══ INFORMATION SHOWN ══
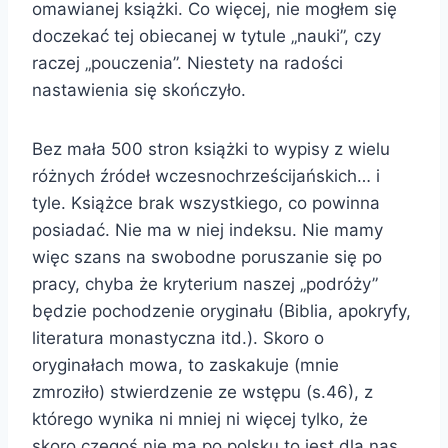
omawianej książki. Co więcej, nie mogłem się
doczekać tej obiecanej w tytule „nauki”, czy
raczej „pouczenia”. Niestety na radości
nastawienia się skończyło.
Bez mała 500 stron książki to wypisy z wielu
różnych źródeł wczesnochrześcijańskich… i
tyle. Książce brak wszystkiego, co powinna
posiadać. Nie ma w niej indeksu. Nie mamy
więc szans na swobodne poruszanie się po
pracy, chyba że kryterium naszej „podróży”
będzie pochodzenie oryginału (Biblia, apokryfy,
literatura monastyczna itd.). Skoro o
oryginałach mowa, to zaskakuje (mnie
zmroziło) stwierdzenie ze wstępu (s.46), z
którego wynika ni mniej ni więcej tylko, że
skoro czegoś nie ma po polsku to jest dla nas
═══
## TASK BRIEF
In the listing above, find the line containing "posiadać. Nie ma w niej indeksu. Nie mamy"; that line and every line after it, through the last, are to be retyped exactly.

## TASK RESPONSE
posiadać. Nie ma w niej indeksu. Nie mamy
więc szans na swobodne poruszanie się po
pracy, chyba że kryterium naszej „podróży”
będzie pochodzenie oryginału (Biblia, apokryfy,
literatura monastyczna itd.). Skoro o
oryginałach mowa, to zaskakuje (mnie
zmroziło) stwierdzenie ze wstępu (s.46), z
którego wynika ni mniej ni więcej tylko, że
skoro czegoś nie ma po polsku to jest dla nas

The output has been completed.